My software project spans a broad spectrum of collection-based evolutionary studies, from data collection in the field (NAHPU), species identification through innovative digital field guide (RINJA), a phylogenomic pipeline (ULLAR), genomic data wrangling and summarization (SEGUL), to taxonomic database (MDD app, website, and tooling). My goal for this project is to develop software to improve the efficiency, data integration, and accessibility of biodiversity research. Additionally, I aim to reduce the ecological footprint of genomic studies while allowing underfunded labs to benefit from the decreasing cost of genomic sequencing. The development of the apps leverages emerging technologies in software development (e.g., Rust, Flutter, and CI/CD ). Especially for genomic studies, I take advantage of advancements in CPU technology and heterogenous computing to accelerate data processing and minimize reliance on expensive and power-hungry High-Performance Computing Clusters.
SEGUL: Ultrafast, memory-efficient and mobile-friendly software for manipulating and summarizing phylogenomic datasets
NAHPU: A field cataloging application for efficient, repeatable, and inclusive collection-based evolutionary studies
How many mammal species are there now? Updates and trends in taxonomic, nomenclatural, and geographic knowledge
GPU-Agnostic, Low-cost Machine Learning Approaches
Developing on-devices, cross-platform machine-learning methods to improve biodiversity research
Other Projects
Projects that I am involved in outside my main research
Mammalian Microbiomes and Host-Parasites Interaction
This project is part of our ongoing research on Sulawesi Island, Indonesia. We aim to understand the microbial communities in the gut regions of shrews and rodents. Additionally, we focus on detecting Trypanosoma parasites in native rodents of Sulawesi to study host-parasite interactions across elevational gradients.
Wildlife disease surveillance from village to peak: Trypanosome infections of mammals on Sulawesi revealed higher prevalence in intact montane forests
Trypanosoma (Euglenozoa: Kinetoplastea) infections in rodents, bats, and shrews along an elevation and disturbance gradient in Central Sulawesi, Indonesia
Mycoplasmataceae dominate microbial community differences between gut regions in mammals with a simple gut architecture
Native and introduced trypanosome parasites in endemic and introduced murine rodents of Sulawesi

Specimen Digitization
This project is led by Dr.
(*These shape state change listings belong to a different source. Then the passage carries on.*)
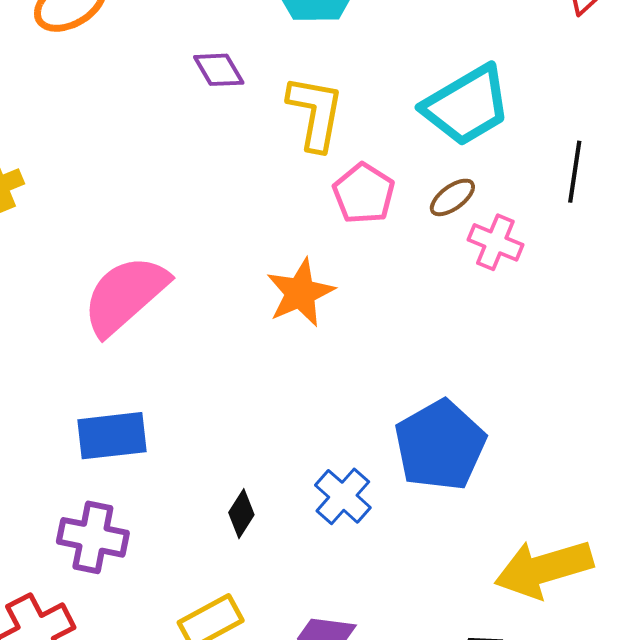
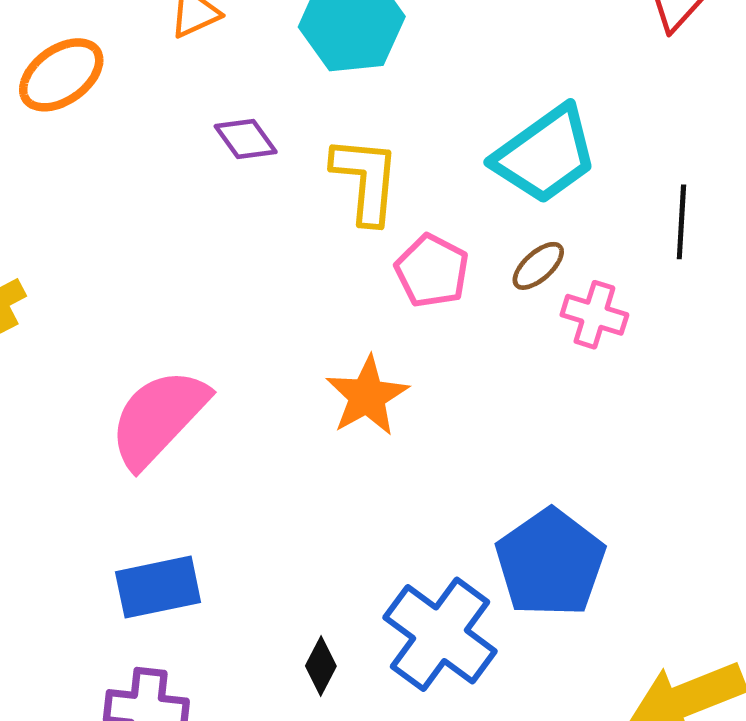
blue cross: (343, 496) -> (440, 634), size x1.6

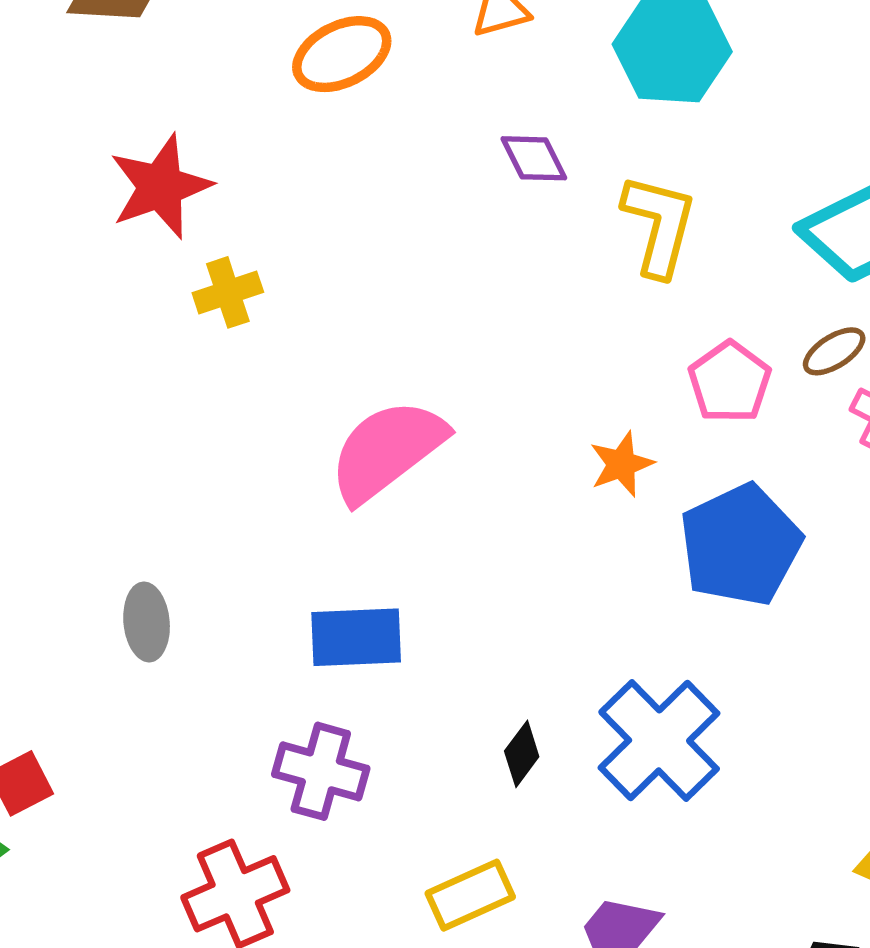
pink pentagon: (432, 271) -> (730, 382), moved
orange star: (367, 396) -> (622, 464), size x0.7
blue pentagon: (550, 563) -> (741, 545), moved

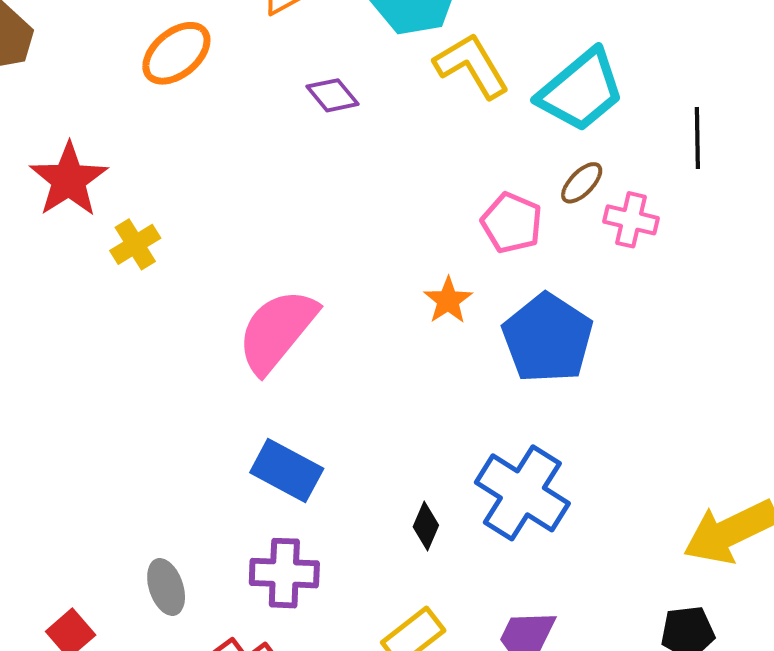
yellow L-shape: (659, 225) -> (471, 66), moved, turned -32
gray ellipse: (147, 622) -> (166, 587), moved
blue rectangle: (356, 637) -> (287, 470), turned 44

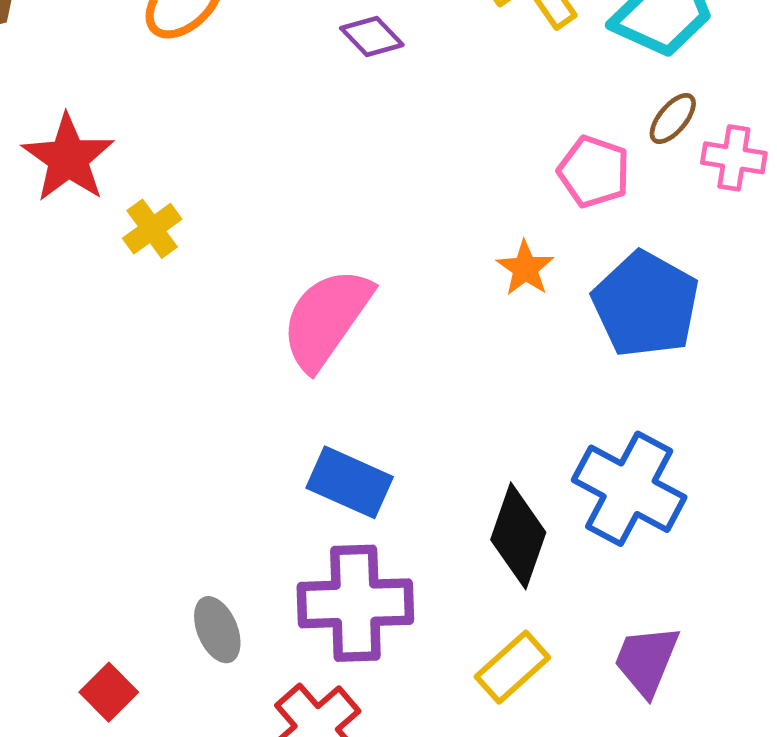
black diamond: (426, 526) -> (518, 536), size x1.8
purple cross: (284, 573) -> (355, 603), size x1.4

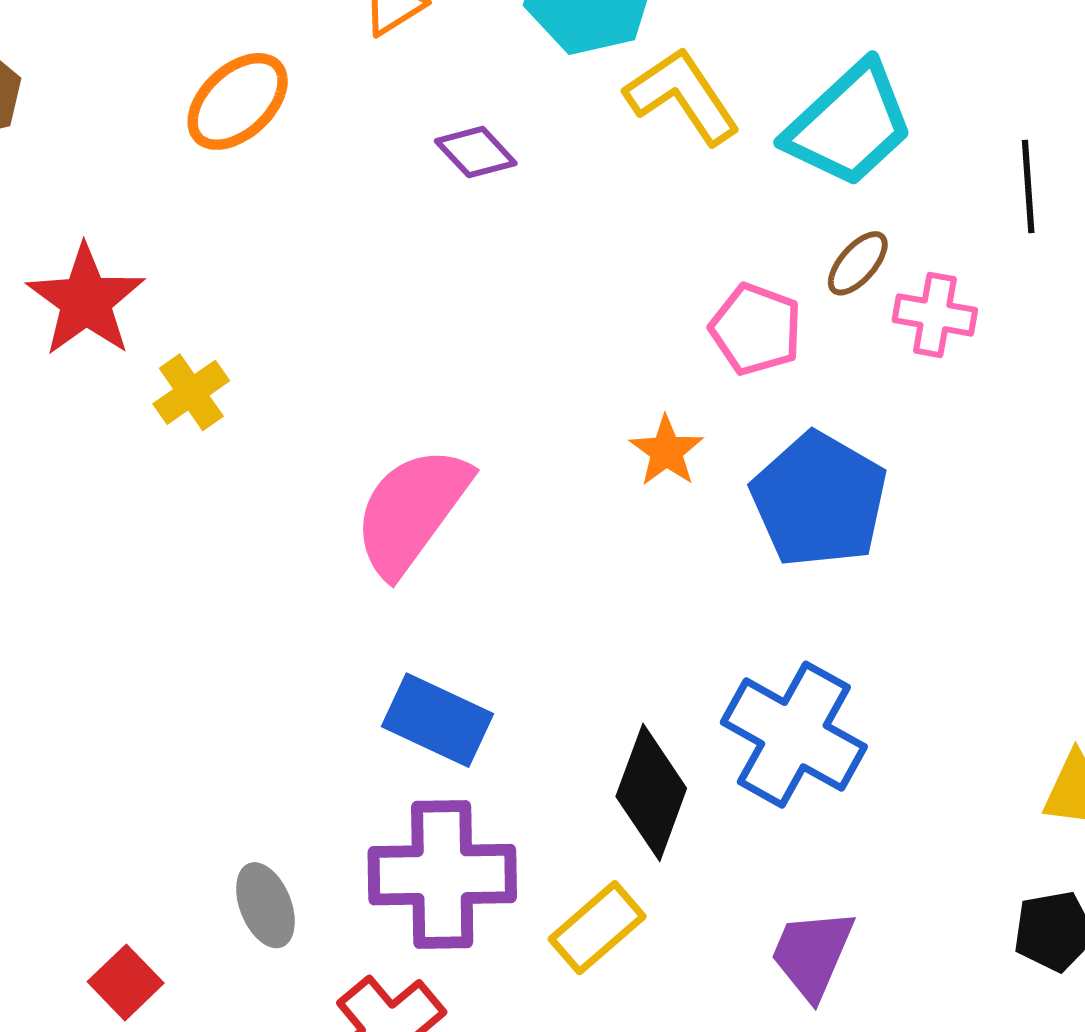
yellow rectangle: (512, 667) -> (597, 928), moved

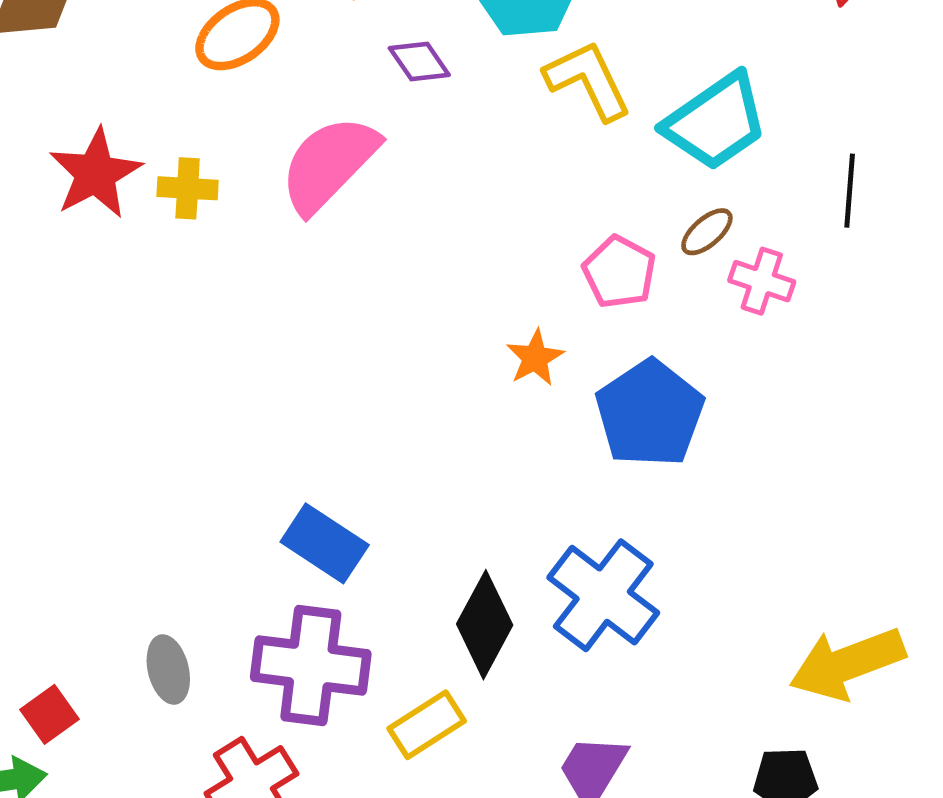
purple diamond: (476, 152) -> (419, 61), moved
yellow cross: (191, 392) -> (188, 188), moved, turned 30
pink semicircle: (412, 511) -> (329, 164), moved

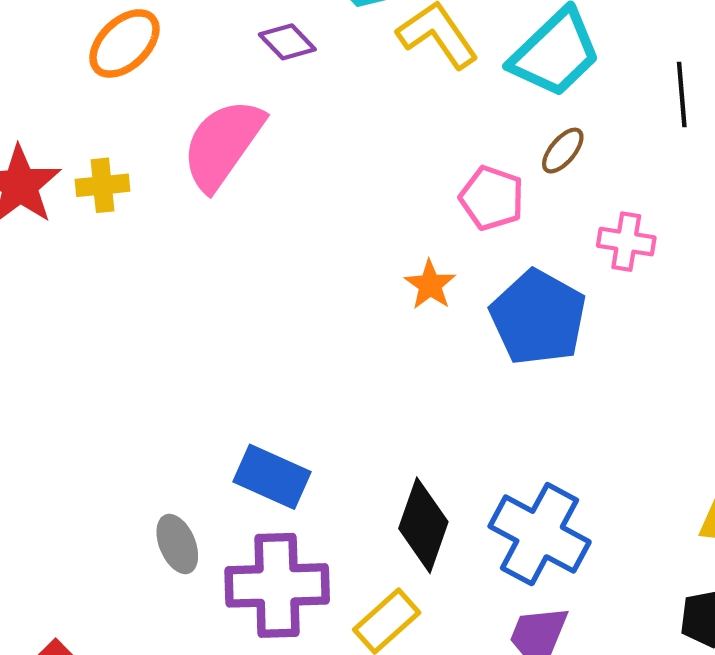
pink cross: (762, 281) -> (626, 242), moved
blue cross: (603, 595) -> (540, 534), moved
gray ellipse: (168, 670) -> (177, 544), moved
Nurainas at the Herbarium Universitas Andalas (ANDA) funded through the collection and data mobilization grant provided by the Global Biodiversity Information Facility (GBIF). We aim to digitize >65,000 sheets of the herbarium specimens at ANDA and make the data accessible through the GBIF portal.
Flora of Sumatra : Vascular plant collection from Batang Toru Forest deposited in ANDA Herbarium
lora of Sumatra: Vascular plant collection of selected families deposited at Herbarium of Andalas University (ANDA)
Flora Sumatra: Digitizing and data basing specimens of the Sumatran Flora deposited at Herbarium Universitas Andalas (ANDA)-Part 2
Genomics and Systematics of Antbirds in the Neotropics
I mentored to students: Marky Mutchler (the University of Chicago) and Ryan Zucker (Cornell University). Both of them are under the supervision of Dr. Glaucia Del-Rio, the University of Florida. We aim to understand the genomic basis of speciation and systematics of antbirds in the Neotropics. My involement is primarily in the phylogenomic analyses of the studies.